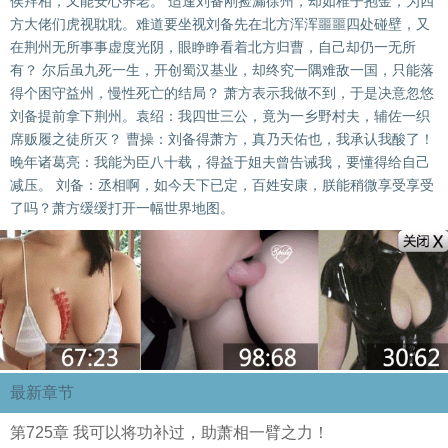
侯拜相，又能安心养老。 适逢刘备刚捡漏徐州，却如稚子抱金，为四
方大佬们虎视耽耽。难道要坐视刘备先在北方浑浑噩噩四处碰壁，又
在荆州无所事事虚度光阴，眼睁睁看着北方归曹，自己却仍一无所
有？ 尔后虽九死一生，开创蜀汉基业，却终究一隅难敌一国，只能落
得个困守益州，慢性死亡的结局？ 萧方表示我做不到，于是决意忽悠
刘备提前拿下荆州。袁绍：我四世三公，竟为一乡野村夫，辅佐一织
席贩履之徒所灭？ 曹操：刘备得萧方，真乃天佑也，我承认我酸了！
晚年诸葛亮：我能为臣八十载，得益于姐夫曾告诫我，要懂得给自己
减压。 刘备：丞相啊，如今天下已定，百姓安康，朕能稍微享受享受
了吗？萧方缓缓打开一幅世界地图。
最新章节
第725章 我可以将功补过，助萧相一臂之力！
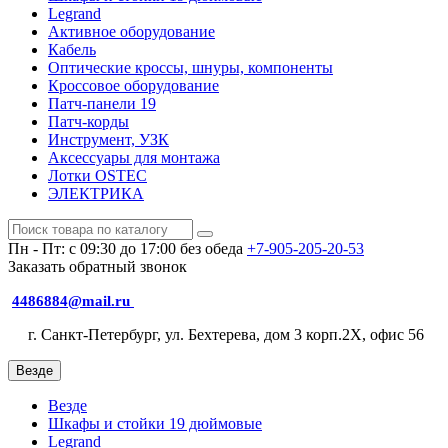
Legrand
Активное оборудование
Кабель
Оптические кроссы, шнуры, компоненты
Кроссовое оборудование
Патч-панели 19
Патч-корды
Инструмент, УЗК
Аксессуары для монтажа
Лотки OSTEC
ЭЛЕКТРИКА
Пн - Пт: с 09:30 до 17:00 без обеда
+7-905-205-20-53
Заказать обратный звонок
4486884@mail.ru
г. Санкт-Петербург, ул. Бехтерева, дом 3 корп.2X, офис 56
Везде
Везде
Шкафы и стойки 19 дюймовые
Legrand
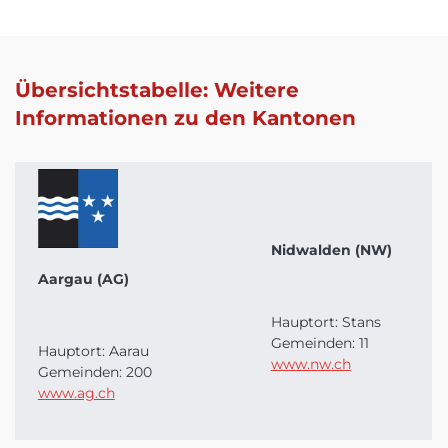
Übersichtstabelle: Weitere
Informationen zu den Kantonen
Nidwalden (NW)
Aargau (AG)
Hauptort: Stans
Gemeinden: 11
Hauptort: Aarau
www.nw.ch
Gemeinden: 200
www.ag.ch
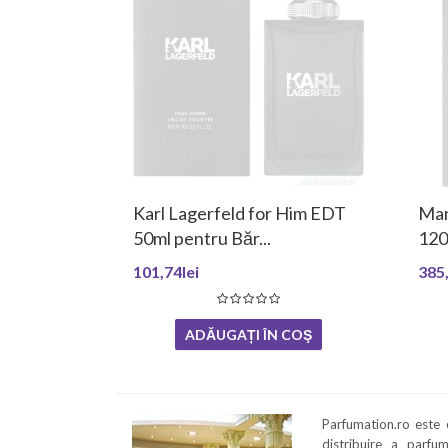
Karl Lagerfeld for Him EDT
Man
50ml pentru Băr...
120
101,74lei
385,
ADĂUGAȚI ÎN COŞ
Parfumation.ro este
distribuire a parfu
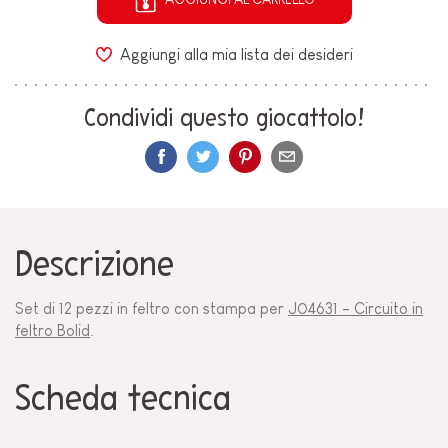
Aggiungi alla mia lista dei desideri
Condividi questo giocattolo!
Descrizione
Set di 12 pezzi in feltro con stampa per
J04631 - Circuito in
feltro Bolid
.
Scheda tecnica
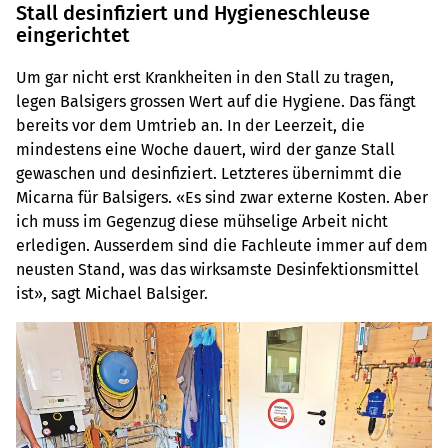
Stall desinfiziert und Hygieneschleuse
eingerichtet
Um gar nicht erst Krankheiten in den Stall zu tragen,
legen Balsigers grossen Wert auf die Hygiene. Das fängt
bereits vor dem Umtrieb an. In der Leerzeit, die
mindestens eine Woche dauert, wird der ganze Stall
gewaschen und desinfiziert. Letzteres übernimmt die
Micarna für Balsigers. «Es sind zwar externe Kosten. Aber
ich muss im Gegenzug diese mühselige Arbeit nicht
erledigen. Ausserdem sind die Fachleute immer auf dem
neusten Stand, was das wirksamste Desinfektionsmittel
ist», sagt Michael Balsiger.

--*--

YOUR GOAL :: Although pictures appear among the records above, none are to be output; print exactly the lines from the line containing "J04631 - Circuito in" through the line containing "ich muss im".

SOLUTION TO THE PROBLEM ::
J04631 - Circuito in
feltro Bolid
.
Scheda tecnica
Stall desinfiziert und Hygieneschleuse
eingerichtet
Um gar nicht erst Krankheiten in den Stall zu tragen,
legen Balsigers grossen Wert auf die Hygiene. Das fängt
bereits vor dem Umtrieb an. In der Leerzeit, die
mindestens eine Woche dauert, wird der ganze Stall
gewaschen und desinfiziert. Letzteres übernimmt die
Micarna für Balsigers. «Es sind zwar externe Kosten. Aber
ich muss im Gegenzug diese mühselige Arbeit nicht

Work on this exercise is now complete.